After this, running dmesg
after boot should show messages related to
IOMMU/DMAR being enabled.
Next we need to check the IOMMU groups. It is only possible to pass a whole VM
group to a VM, not only part of its devices. First ensure
/sys/kernel/iommu_groups/
exists and has a few directories. Then, run the
following command in your terminal:
for g in $(find /sys/kernel/iommu_groups/* -maxdepth 0 -type d | sort -V); do
echo "IOMMU Group ${g##*/}:"
for d in $g/devices/*; do
echo -e "\t$(lspci -nns ${d##*/})"
done;
done;
If the NIC does not have its own IOMMU group, try plugging it into a different slot on the main board.

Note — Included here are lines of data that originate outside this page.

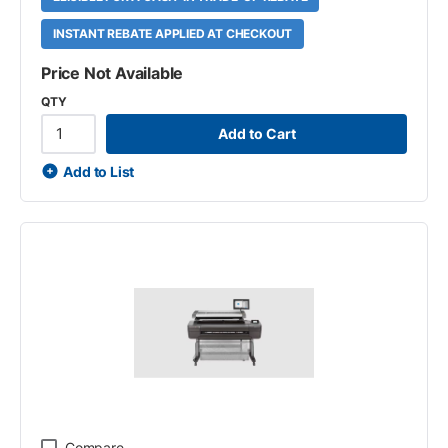
INSTANT REBATE APPLIED AT CHECKOUT
Price Not Available
QTY
Add to Cart
Add to List
Compare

Typically, the “primary” or first slot of a mainboard has its own IOMMU group at least.
VFIO¶
To assign the device to the VM, we need to unbind its original driver (e.g.,
mlx5_core
for Mellanox cards), and bind it to the vfio-pci
driver.
First, find the BDF (bus:device.function, basically the physical slot of the PCI card) and vendor:device pair of the card:
$ lspci -nn
...
b3:00.0 Ethernet controller [0200]: Mellanox Technologies MT27700 Family [ConnectX-4] [15b3:1013]
...
We can see here that its BDF is b3:00.0
(in full form, 0000:b3:00.0
, and
the vendor:device pair is 15b3:1013
.
Now, check which driver is in use for this device:
$ lspci -d 15b3:1013 -k
b3:00.0 Ethernet controller: Mellanox Technologies MT27700 Family [ConnectX-4]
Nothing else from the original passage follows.